*Task details*
Starting at the line with "epeda onthel saya pada malam hari, jadilah sa" and going on through the line with "(sekilas) di halam", reproduce each line in the records below exactly and nothing more.

*Exercise data*

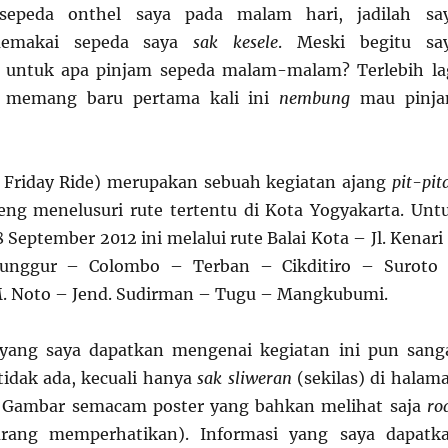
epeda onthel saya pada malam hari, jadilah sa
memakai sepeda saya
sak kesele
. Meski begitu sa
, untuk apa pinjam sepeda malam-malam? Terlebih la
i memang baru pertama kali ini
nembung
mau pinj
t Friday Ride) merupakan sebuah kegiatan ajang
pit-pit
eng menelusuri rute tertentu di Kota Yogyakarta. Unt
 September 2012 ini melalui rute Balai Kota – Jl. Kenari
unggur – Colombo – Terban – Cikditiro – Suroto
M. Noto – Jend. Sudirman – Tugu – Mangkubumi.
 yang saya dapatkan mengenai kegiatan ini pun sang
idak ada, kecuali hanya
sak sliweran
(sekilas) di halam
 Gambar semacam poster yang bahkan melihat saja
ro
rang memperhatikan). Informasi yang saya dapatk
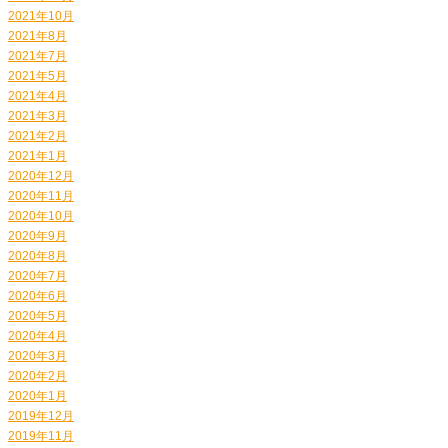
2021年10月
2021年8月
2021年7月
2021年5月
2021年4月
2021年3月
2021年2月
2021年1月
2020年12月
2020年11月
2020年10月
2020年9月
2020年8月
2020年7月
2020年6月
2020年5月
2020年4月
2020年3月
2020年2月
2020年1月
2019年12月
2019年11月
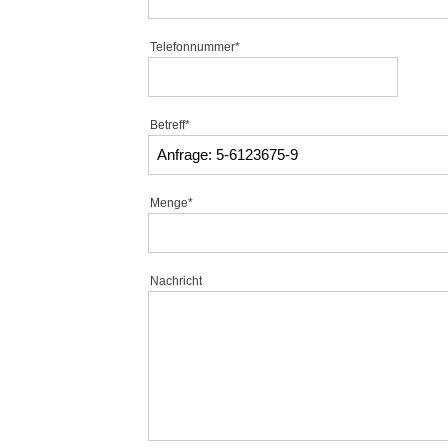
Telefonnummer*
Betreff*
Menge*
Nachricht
==
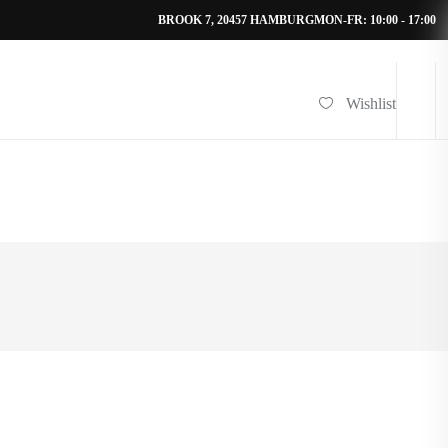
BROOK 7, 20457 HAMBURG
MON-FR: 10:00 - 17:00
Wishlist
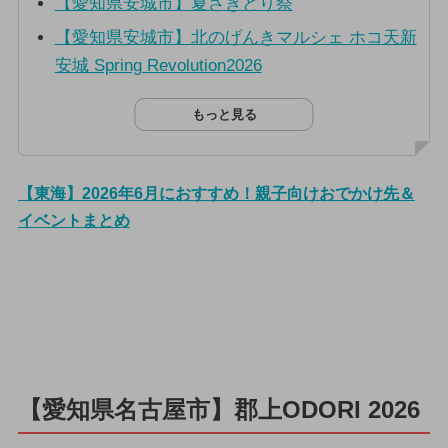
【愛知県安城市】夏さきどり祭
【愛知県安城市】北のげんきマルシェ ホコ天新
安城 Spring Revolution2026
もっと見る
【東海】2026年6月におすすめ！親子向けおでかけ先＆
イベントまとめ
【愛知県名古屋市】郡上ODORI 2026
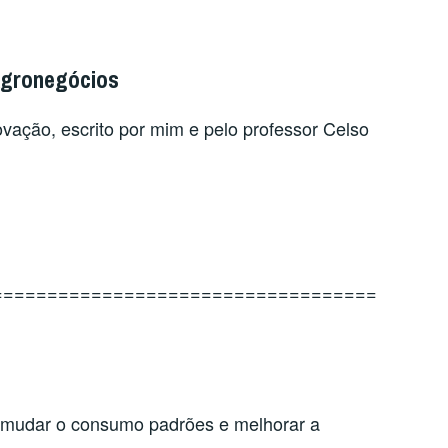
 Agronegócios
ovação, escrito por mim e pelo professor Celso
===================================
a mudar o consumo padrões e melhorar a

*Task result*
epeda onthel saya pada malam hari, jadilah sa
memakai sepeda saya
sak kesele
. Meski begitu sa
, untuk apa pinjam sepeda malam-malam? Terlebih la
i memang baru pertama kali ini
nembung
mau pinj
t Friday Ride) merupakan sebuah kegiatan ajang
pit-pit
eng menelusuri rute tertentu di Kota Yogyakarta. Unt
 September 2012 ini melalui rute Balai Kota – Jl. Kenari
unggur – Colombo – Terban – Cikditiro – Suroto
M. Noto – Jend. Sudirman – Tugu – Mangkubumi.
 yang saya dapatkan mengenai kegiatan ini pun sang
idak ada, kecuali hanya
sak sliweran
(sekilas) di halam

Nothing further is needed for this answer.